The demolition of council estates is driven more by profit than the need to provide housing affordability, security and safety for local residents, new research from The University of Manchester has concluded.
Robin Hood Gardens demolition

In an article published by the University’s sector leading policy engagement institute, Policy@Manchester, Dr Nick Thoburn argues that “demolition brings about social and individual cost, uprooting residents from support networks and jobs, fragmenting communities, and reducing the supply of affordable, safe, and secure housing.”

And he warns that “demolition also has an environmental impact which is hidden behind claims that net zero carbon targets will be achieved through ‘green’ replacement housing.”

But Dr Thoburn adds: “Yet central and local governments, housing associations, and developers still proceed apace with estate demolition and rebuild. The common justification is that residents share the dominant mood and opinion about council estates. However, our research project with residents at East London’s Robin Hood Gardens found this not to be the case.”

The research established that these residents were “almost entirely absent from the prominent public debate about the estate’s merits, failings and impending demolition.”  Further, they “despaired of the lack of investment in and maintenance of the estate” with the combined neglect and disrepair often becoming “‘managed decline’ where councils leverage long-term disinvestment for demolition.”

Dr Thoburn writes, “At Robin Hood Gardens, residents were aware and critical of this path to demolition, which one resident described to us as the ‘social cleansing’ of their neighbourhood. Their views of the estate’s future were complex, sometimes coloured by the seeming inevitability of demolition that is produced by managed decline. But in the main, residents wanted refurbishment not demolition, in an estate whose architecture and homes were tremendously popular.”

Based on the research findings, two policy solutions are suggested.

First, “repair, refurbishment, and retrofit of existing social housing for existing residents should be the gold standard.”  As a result, “demolition should not be the favoured option but the very last resort, an option institutionally disapproved of for its damaging impact on residents, communities, and the environment, and used only when buildings are proven to be structurally unsound.”

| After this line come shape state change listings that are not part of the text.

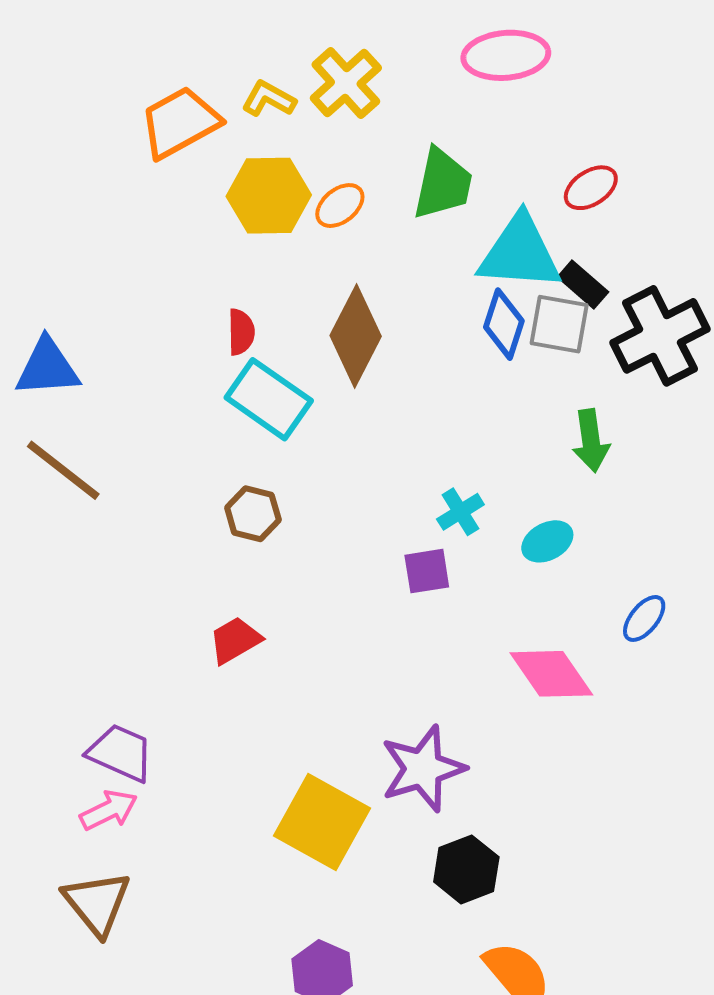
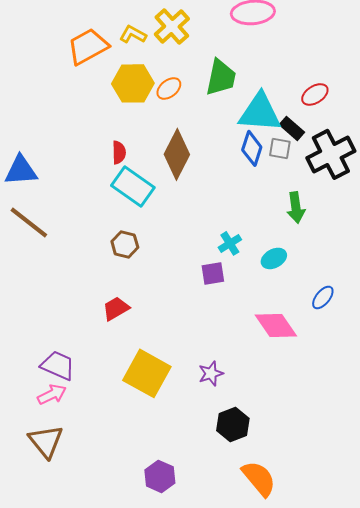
red ellipse: (591, 188) -> (315, 94), moved
gray square: (559, 324) -> (280, 148), size x0.7
purple star: (423, 769) -> (211, 373), size x0.6
yellow square: (322, 822) -> (147, 373), moved

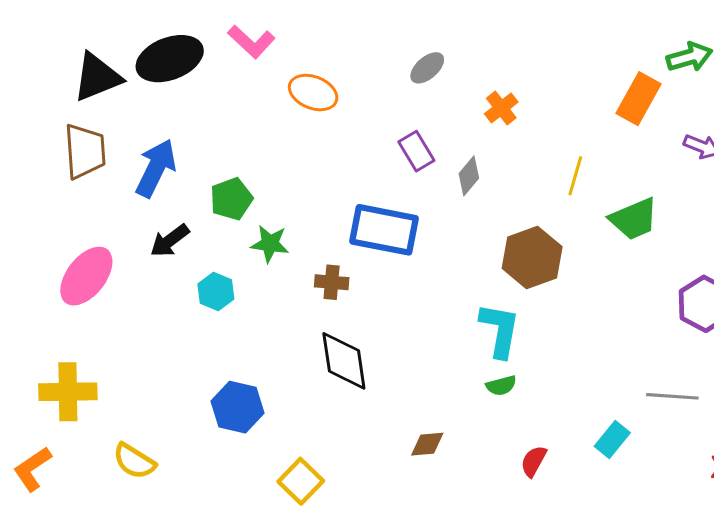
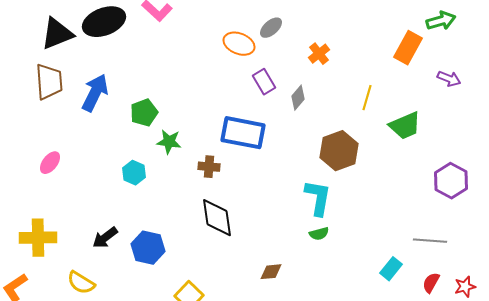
orange ellipse: (313, 93) -> (239, 44), moved
black arrow: (170, 241) -> (105, 238), moved
pink ellipse: (86, 276) -> (50, 163), size x0.6
red semicircle: (534, 461) -> (431, 283), moved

Second, Dr Thoburn argues, “residents should be consulted meaningfully and fairly.” He writes, “Since 2018, London local authorities are required to obtain a majority in a formal ballot of residents for any redevelopment proposal involving whole or partial estate demolition, an opportunity refused to residents of Robin Hood Gardens. This is progress, and it should be extended to all parts of the country. But the ballot process is stacked in favour of demolition and must be overhauled.”